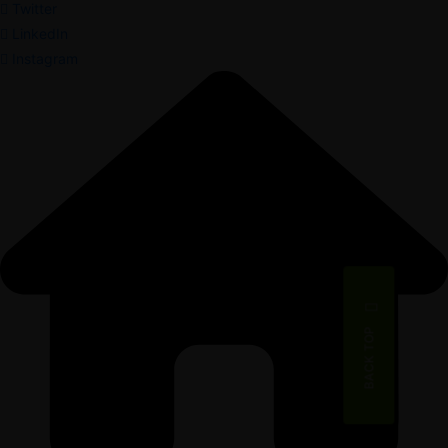
Twitter
LinkedIn
Instagram
BACK TOP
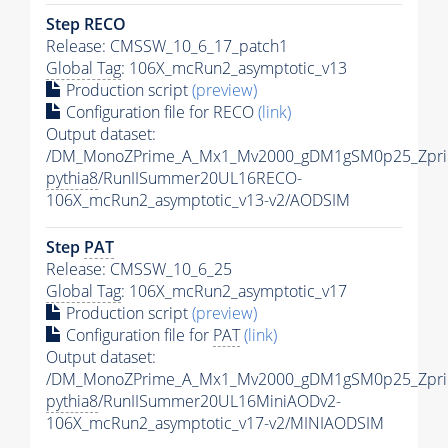
Step RECO
Release: CMSSW_10_6_17_patch1
Global Tag
: 106X_mcRun2_asymptotic_v13
Production script
(preview)
Configuration file for RECO
(link)
Output dataset:
/DM_MonoZPrime_A_Mx1_Mv2000_gDM1gSM0p25_Zpri
pythia8
/RunIISummer20UL16RECO-
106X_mcRun2_asymptotic_v13-v2/AODSIM
Step
PAT
Release: CMSSW_10_6_25
Global Tag
: 106X_mcRun2_asymptotic_v17
Production script
(preview)
Configuration file for
PAT
(link)
Output dataset:
/DM_MonoZPrime_A_Mx1_Mv2000_gDM1gSM0p25_Zpri
pythia8
/RunIISummer20UL16MiniAODv2-
106X_mcRun2_asymptotic_v17-v2/MINIAODSIM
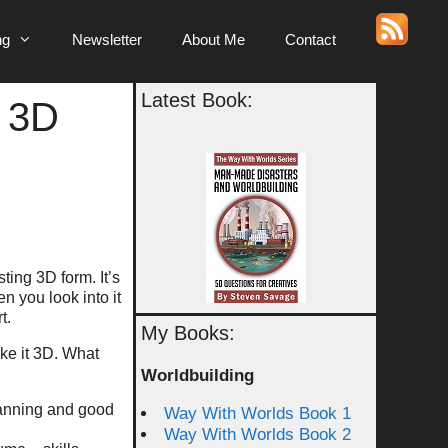
ng
Newsletter
About Me
Contact
Latest Book:
 3D
ting 3D form. It’s
en you look into it
t.
My Books:
ake it 3D. What
Worldbuilding
planning and good
Way With Worlds Book 1
Way With Worlds Book 2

Action item.
Word for word, copy every line of the data, excluding any pictures.

Completed task.
Twitter
LinkedIn
Instagram
BACK TOP
Step RECO
Release: CMSSW_10_6_17_patch1
Global Tag
: 106X_mcRun2_asymptotic_v13
Production script
(preview)
Configuration file for RECO
(link)
Output dataset:
/DM_MonoZPrime_A_Mx1_Mv2000_gDM1gSM0p25_Zpri
pythia8
/RunIISummer20UL16RECO-
106X_mcRun2_asymptotic_v13-v2/AODSIM
Step
PAT
Release: CMSSW_10_6_25
Global Tag
: 106X_mcRun2_asymptotic_v17
Production script
(preview)
Configuration file for
PAT
(link)
Output dataset:
/DM_MonoZPrime_A_Mx1_Mv2000_gDM1gSM0p25_Zpri
pythia8
/RunIISummer20UL16MiniAODv2-
106X_mcRun2_asymptotic_v17-v2/MINIAODSIM
ng
Newsletter
About Me
Contact
Latest Book:
 3D
ting 3D form. It’s
en you look into it
t.
My Books:
ake it 3D. What
Worldbuilding
planning and good
Way With Worlds Book 1
Way With Worlds Book 2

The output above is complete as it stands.